You've implemented exemplars, and now Prometheus stores 10 exemplars per metric bucket per scrape. With 1000 metrics and 10 scrapes/minute, that's 100k exemplars/minute. Prometheus memory is growing. How do you manage exemplar memory and retention?

Exemplars are stored in memory and use non-trivial space. Manage with: (1) Limit exemplars per metric: Prometheus has a default exemplar limit (~100 exemplars per series). Set --storage.exemplars.max-exemplars (default 100,000 for entire instance). With 1000 metrics, this is ~100 exemplars per metric, acceptable. (2) Exemplar TTL: exemplars expire after ~5 minutes (--storage.exemplars.exemplar-retention-duration). Old exemplars are dropped automatically. (3) For histogram metrics with many buckets (20+), each bucket can store exemplars independently. This multiplies storage: 1 metric × 20 buckets × 100 exemplars = 2000 exemplars per metric family. Monitor prometheus_tsdb_exemplar_* metrics to track usage. (4) Sampling: not all metrics need exemplars. Sample high-value metrics (high-cardinality latency histograms, error rates). Skip low-importance metrics (static counters, gauges). In instrumentation: only emit exemplars for sampled traces: if sampling_enabled { emit_exemplar() }. (5) Filtering: use metric_relabel_configs to drop exemplars for low-priority metrics: exemplar_relabel_configs: [ { source_labels: [__name__], regex: 'low_cardinality_.*', action: 'drop' } ]. (6) Monitoring: alert if prometheus_tsdb_exemplar_* grows beyond threshold. Example: 'prometheus_tsdb_exemplar_series_with_exemplars > 10000' indicates too many exemplars. (7) For production at scale (1B+ samples/sec), consider externalizing exemplars to a dedicated backend (Tempo, Grafana Tempo) instead of storing in Prometheus.

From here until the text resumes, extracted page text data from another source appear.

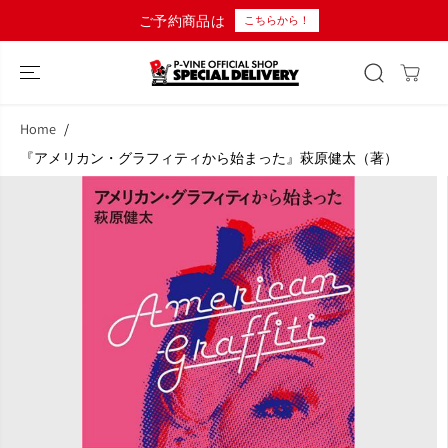
コンテンツにス
ご予約商品は
こちらから！
キップ
Home
『アメリカン・グラフィティから始まった』萩原健太（著）
商品情報へスキ
ップ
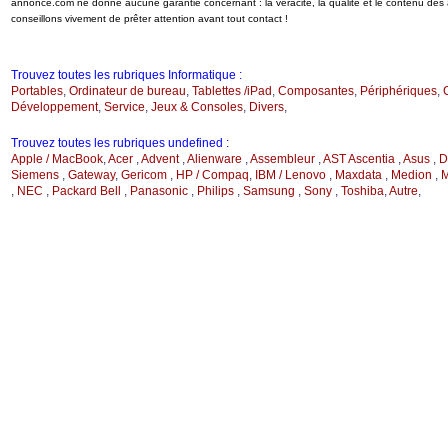
annonce.com ne donne aucune garantie concernant : la véracité, la qualité et le contenu de
conseillons vivement de prêter attention avant tout contact !
Trouvez toutes les rubriques Informatique :
Portables
,
Ordinateur de bureau
,
Tablettes /iPad
,
Composantes
,
Périphériques
,
Développement
,
Service
,
Jeux & Consoles
,
Divers
,
Trouvez toutes les rubriques undefined :
Apple / MacBook
,
Acer
,
Advent
,
Alienware
,
Assembleur
,
AST Ascentia
,
Asus
,
D
Siemens
,
Gateway
,
Gericom
,
HP / Compaq
,
IBM / Lenovo
,
Maxdata
,
Medion
,
M
,
NEC
,
Packard Bell
,
Panasonic
,
Philips
,
Samsung
,
Sony
,
Toshiba
,
Autre
,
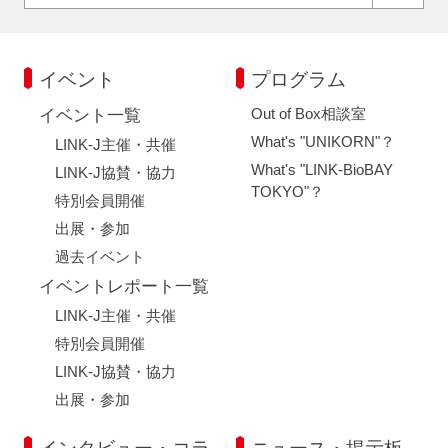
イベント
プログラム
Out of Box相談室
イベント一覧
What's "UNIKORN"？
LINK-J主催・共催
What's "LINK-BioBAY
LINK-J協賛・協力
TOKYO"？
特別会員開催
出展・参加
過去イベント
イベントレポート一覧
LINK-J主催・共催
特別会員開催
LINK-J協賛・協力
出展・参加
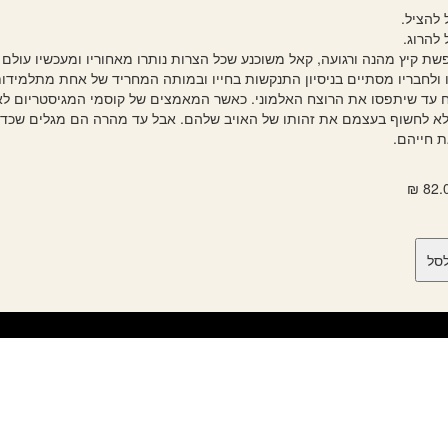
 להציל.
 להרוג.
שת קיץ מהנה ורגועה, קאל משוכנע שכל הצרות נותרו מאחוריו ומעכשיו עולם 
 ולחבריו מסתיים בניסיון התנקשות בחייו ובמותה המחריד של אחת מתלמידו
ח עד שיתפסו את הרוצח האלמוני. כאשר המאמצים של קוסמי המגיסטריום לאת
לא לחשוף בעצמם את זהותו של האויב שלהם. אבל עד מהרה הם מגלים שכדי
ת חייהם.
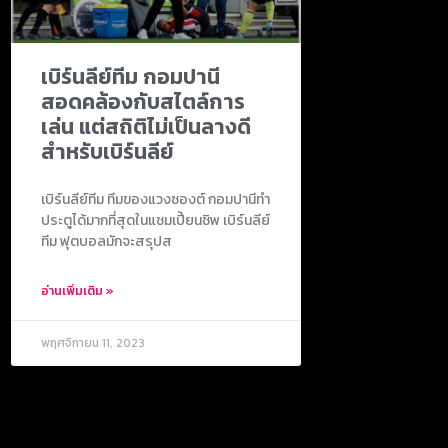
เบิร์นลีย์ทีม กอมปานี
สอดคล้องกับสไตล์การ
เล่น แต่สถิติไม่เป็นลางดี
สำหรับเบิร์นลีย์
เบิร์นลีย์ทีม ทีมของแวงซองต์ กอมปานีทำ
ประตูได้มากที่สุดในแชมเปี้ยนชิพ เบิร์นลีย์
ทีม ฟุตบอลมักจะสรุปส
อ่านเพิ่มเติม »
พฤศจิกายน 11, 2023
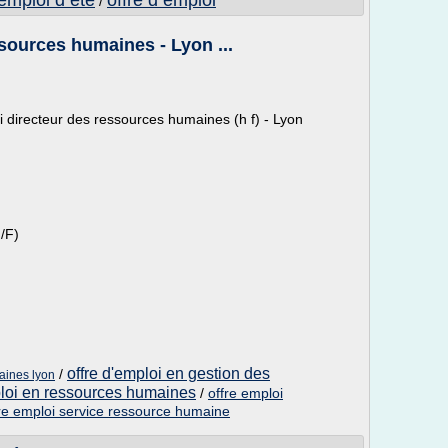
 emploi d ete
offre d emploi
/
ssources humaines - Lyon ...
oi directeur des ressources humaines (h f) - Lyon
/F)
offre d'emploi en gestion des
/
aines lyon
ploi en ressources humaines
/
offre emploi
re emploi service ressource humaine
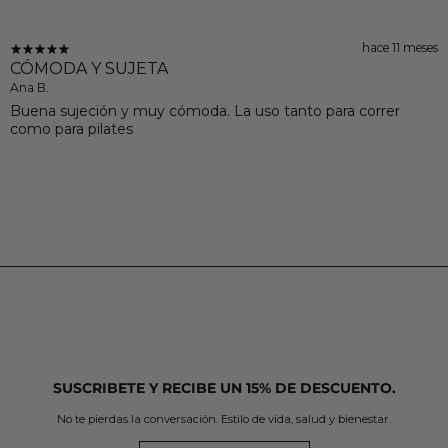
hace 11 meses
CÓMODA Y SUJETA
Ana B.
Buena sujeción y muy cómoda. La uso tanto para correr
como para pilates
SUSCRIBETE Y RECIBE UN 15% DE DESCUENTO.
No te pierdas la conversación. Estilo de vida, salud y bienestar.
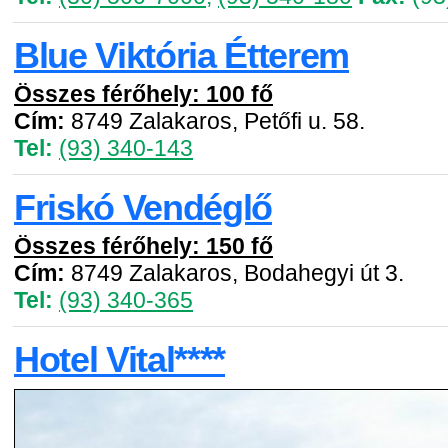
Blue Viktória Étterem
Összes férőhely: 100 fő
Cím:
8749 Zalakaros, Petőfi u. 58.
Tel:
(93) 340-143
Friskó Vendéglő
Összes férőhely: 150 fő
Cím:
8749 Zalakaros, Bodahegyi út 3.
Tel:
(93) 340-365
Hotel Vital****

Follow-up: If Prometheus runs out of exemplar memory (exceeds max-exemplars), which exemplars are evicted first?

You're using exemplars to link metrics to traces, but not all endpoints have traces (some services don't use tracing). For endpoints with traces, exemplars work. For others, clicking an exemplar link returns 404 in Jaeger. How do you handle heterogeneous tracing coverage in a system with exemplars?

Exemplars are optional; not all metrics need them. In heterogeneous environments: (1) Conditional exemplar emission: apps only emit exemplars if tracing is enabled. Check at runtime: if tracer.isActive() { emit_exemplar() }. (2) Graceful degradation: configure Grafana to handle missing traces. If Jaeger link returns 404, Grafana shows "trace not found" instead of breaking. (3) Exemplar filtering in Prometheus: use exemplar_relabel_configs to drop exemplars from untraced services. For example, drop exemplars from services with label 'tracing=false'. (4) Fallback: use span IDs instead of trace IDs for untraced services. Span IDs can link to structured logs (ELK, Splunk) if tracing isn't available. Exemplar format supports both traceID and spanID fields. (5) Migration path: as you add tracing to more services, exemplars gradually cover more endpoints. Until full coverage, use multiple linking methods: (a) Metrics → Traces (via exemplars for traced services). (b) Metrics → Logs (via job + timestamp, for untraced services). (c) Dashboards can show both options. (6) Monitoring: track the percentage of exemplars that resolve to actual traces. Alert if resolution rate drops (indicates tracing backend issues). Query: 'count(exemplars_with_valid_traces) / count(total_exemplars)'. If < 80%, investigate trace collection. (7) For large-scale systems, use probabilistic sampling: emit exemplars for 1% of traces, ensuring coverage without overwhelming memory.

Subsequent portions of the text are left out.